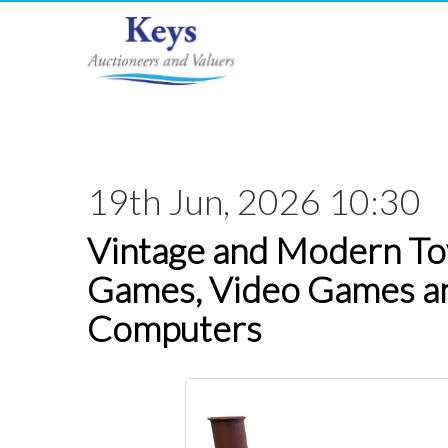
19th Jun, 2026 10:30
Vintage and Modern Toy
Games, Video Games a
Computers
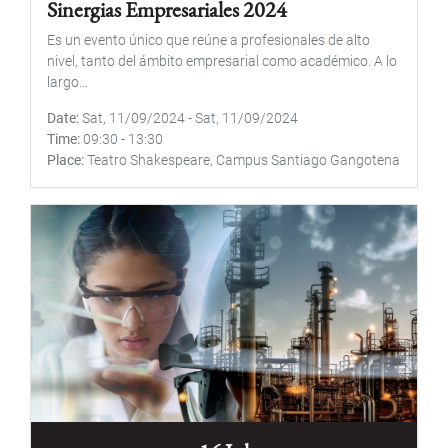
Sinergias Empresariales 2024
Es un evento único que reúne a profesionales de alto
nivel, tanto del ámbito empresarial como académico. A lo
largo...
Date
Sat, 11/09/2024
-
Sat, 11/09/2024
Time
09:30
-
13:30
Place
Teatro Shakespeare, Campus Santiago Gangotena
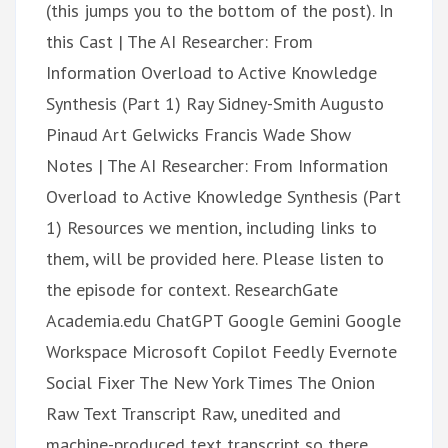
(this jumps you to the bottom of the post). In
this Cast | The AI Researcher: From
Information Overload to Active Knowledge
Synthesis (Part 1) Ray Sidney-Smith Augusto
Pinaud Art Gelwicks Francis Wade Show
Notes | The AI Researcher: From Information
Overload to Active Knowledge Synthesis (Part
1) Resources we mention, including links to
them, will be provided here. Please listen to
the episode for context. ResearchGate
Academia.edu ChatGPT Google Gemini Google
Workspace Microsoft Copilot Feedly Evernote
Social Fixer The New York Times The Onion
Raw Text Transcript Raw, unedited and
machine-produced text transcript so there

* WHAT TO DO *
Copy each line from the records above that includes the string "Researcher".

* ANSWER SPACE *
this Cast | The AI Researcher: From
Notes | The AI Researcher: From Information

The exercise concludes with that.